WORK INSTRUCTIONS
Nothing in the data should change when you return it, but leave the pictures out.

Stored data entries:
»»
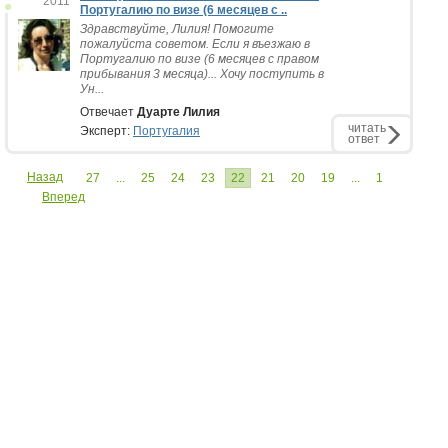
2011
Португалию по визе (6 месяцев с ..
Здравствуйте, Лилия! Помогите
пожалуйста советом. Если я въезжаю в
Португалию по визе (6 месяцев с правом
прибывания 3 месяца)... Хочу поступить в
Ун...
Отвечает
Дуарте Лилия
читать
Эксперт:
Португалия
ответ
Назад
27
...
25
24
23
22
21
20
19
...
1
Вперед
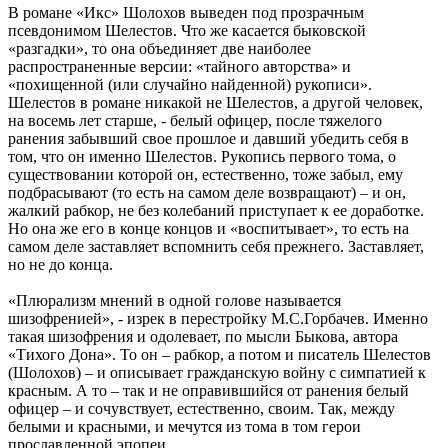
В романе «Икс» Шолохов выведен под прозрачным
псевдонимом Шелестов. Что же касается быковской
«разгадки», то она объединяет две наиболее
распространенные версии: «тайного авторства» и
«похищенной (или случайно найденной) рукописи».
Шелестов в романе никакой не Шелестов, а другой человек,
на восемь лет старше, - белый офицер, после тяжелого
ранения забывший свое прошлое и давший убедить себя в
том, что он именно Шелестов. Рукопись первого тома, о
существовании которой он, естественно, тоже забыл, ему
подбрасывают (то есть на самом деле возвращают) – и он,
жалкий рабкор, не без колебаний приступает к ее доработке.
Но она же его в конце концов и «воспитывает», то есть на
самом деле заставляет вспомнить себя прежнего. Заставляет,
но не до конца.
«Плюрализм мнений в одной голове называется
шизофренией», - изрек в перестройку М.С.Горбачев. Именно
такая шизофрения и одолевает, по мысли Быкова, автора
«Тихого Дона». То он – рабкор, а потом и писатель Шелестов
(Шолохов) – и описывает гражданскую войну с симпатией к
красным. А то – так и не оправившийся от ранения белый
офицер – и сочувствует, естественно, своим. Так, между
белыми и красными, и мечутся из тома в том герои
прославленной эпопеи.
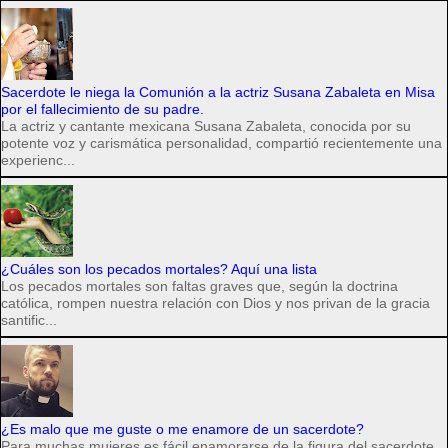
Sacerdote le niega la Comunión a la actriz Susana Zabaleta en Misa
por el fallecimiento de su padre.
La actriz y cantante mexicana Susana Zabaleta, conocida por su
potente voz y carismática personalidad, compartió recientemente una
experienc...
¿Cuáles son los pecados mortales? Aquí una lista
Los pecados mortales son faltas graves que, según la doctrina
católica, rompen nuestra relación con Dios y nos privan de la gracia
santific...
¿Es malo que me guste o me enamore de un sacerdote?
Para muchas mujeres es fácil enamorarse de la figura del sacerdote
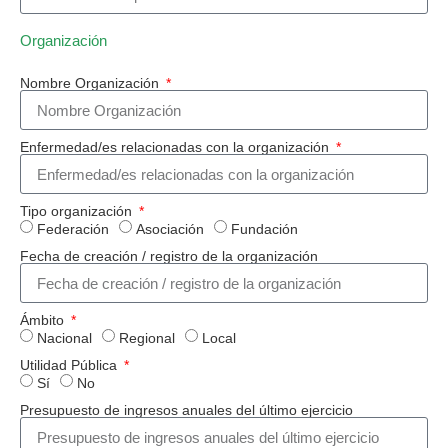
Organización
Nombre Organización
Enfermedad/es relacionadas con la organización
Tipo organización
Federación
Asociación
Fundación
Fecha de creación / registro de la organización
Ámbito
Nacional
Regional
Local
Utilidad Pública
Sí
No
Presupuesto de ingresos anuales del último ejercicio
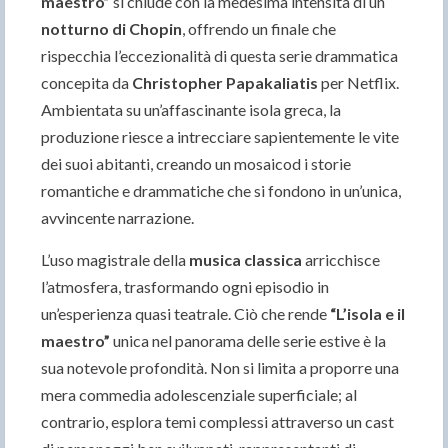
maestro”
si chiude con la medesima intensità di un
notturno di Chopin
, offrendo un finale che
rispecchia l’eccezionalità di questa serie drammatica
concepita da
Christopher Papakaliatis
per Netflix.
Ambientata su un’affascinante isola greca, la
produzione riesce a intrecciare sapientemente le vite
dei suoi abitanti, creando un mosaicod i storie
romantiche e drammatiche che si fondono in un’unica,
avvincente narrazione.
L’uso magistrale della
musica classica
arricchisce
l’atmosfera, trasformando ogni episodio in
un’esperienza quasi teatrale. Ciò che rende
“L’isola e il
maestro”
unica nel panorama delle serie estive è la
sua notevole profondità. Non si limita a proporre una
mera commedia adolescenziale superficiale; al
contrario, esplora temi complessi attraverso un cast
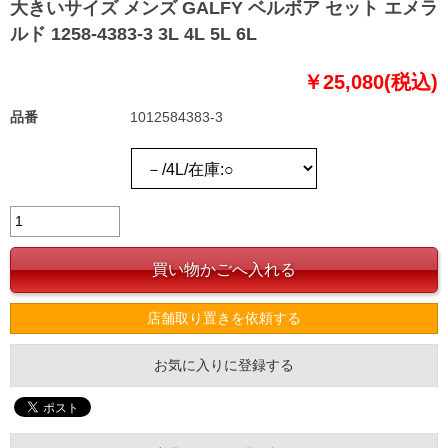
大きいサイズ メンズ GALFY ベルボア セット エメラ
ルド 1258-4383-3 3L 4L 5L 6L
￥25,080(税込)
品番
1012584383-3
店舗取り置きを依頼する
お気に入りに登録する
««
TASK OUTPUT
2011
Португалию по визе (6 месяцев с ..
Здравствуйте, Лилия! Помогите
пожалуйста советом. Если я въезжаю в
Португалию по визе (6 месяцев с правом
прибывания 3 месяца)... Хочу поступить в
Ун...
Отвечает
Дуарте Лилия
читать
Эксперт:
Португалия
ответ
Назад
27
...
25
24
23
22
21
20
19
...
1
Вперед
В романе «Икс» Шолохов выведен под прозрачным
псевдонимом Шелестов. Что же касается быковской
«разгадки», то она объединяет две наиболее
распространенные версии: «тайного авторства» и
«похищенной (или случайно найденной) рукописи».
Шелестов в романе никакой не Шелестов, а другой человек,
на восемь лет старше, - белый офицер, после тяжелого
ранения забывший свое прошлое и давший убедить себя в
том, что он именно Шелестов. Рукопись первого тома, о
существовании которой он, естественно, тоже забыл, ему
подбрасывают (то есть на самом деле возвращают) – и он,
жалкий рабкор, не без колебаний приступает к ее доработке.
Но она же его в конце концов и «воспитывает», то есть на
самом деле заставляет вспомнить себя прежнего. Заставляет,
но не до конца.
«Плюрализм мнений в одной голове называется
шизофренией», - изрек в перестройку М.С.Горбачев. Именно
такая шизофрения и одолевает, по мысли Быкова, автора
«Тихого Дона». То он – рабкор, а потом и писатель Шелестов
(Шолохов) – и описывает гражданскую войну с симпатией к
красным. А то – так и не оправившийся от ранения белый
офицер – и сочувствует, естественно, своим. Так, между
белыми и красными, и мечутся из тома в том герои
прославленной эпопеи.
Sacerdote le niega la Comunión a la actriz Susana Zabaleta en Misa
por el fallecimiento de su padre.
La actriz y cantante mexicana Susana Zabaleta, conocida por su
potente voz y carismática personalidad, compartió recientemente una
experienc...
¿Cuáles son los pecados mortales? Aquí una lista
Los pecados mortales son faltas graves que, según la doctrina
católica, rompen nuestra relación con Dios y nos privan de la gracia
santific...
¿Es malo que me guste o me enamore de un sacerdote?
Para muchas mujeres es fácil enamorarse de la figura del sacerdote
Organización
Nombre Organización
Enfermedad/es relacionadas con la organización
Tipo organización
Federación
Asociación
Fundación
Fecha de creación / registro de la organización
Ámbito
Nacional
Regional
Local
Utilidad Pública
Sí
No
Presupuesto de ingresos anuales del último ejercicio
maestro”
si chiude con la medesima intensità di un
notturno di Chopin
, offrendo un finale che
rispecchia l’eccezionalità di questa serie drammatica
concepita da
Christopher Papakaliatis
per Netflix.
Ambientata su un’affascinante isola greca, la
produzione riesce a intrecciare sapientemente le vite
dei suoi abitanti, creando un mosaicod i storie
romantiche e drammatiche che si fondono in un’unica,
avvincente narrazione.
L’uso magistrale della
musica classica
arricchisce
l’atmosfera, trasformando ogni episodio in
un’esperienza quasi teatrale. Ciò che rende
“L’isola e il
maestro”
unica nel panorama delle serie estive è la
sua notevole profondità. Non si limita a proporre una
mera commedia adolescenziale superficiale; al
contrario, esplora temi complessi attraverso un cast
大きいサイズ メンズ GALFY ベルボア セット エメラ
ルド 1258-4383-3 3L 4L 5L 6L
￥25,080(税込)
品番
1012584383-3
店舗取り置きを依頼する
お気に入りに登録する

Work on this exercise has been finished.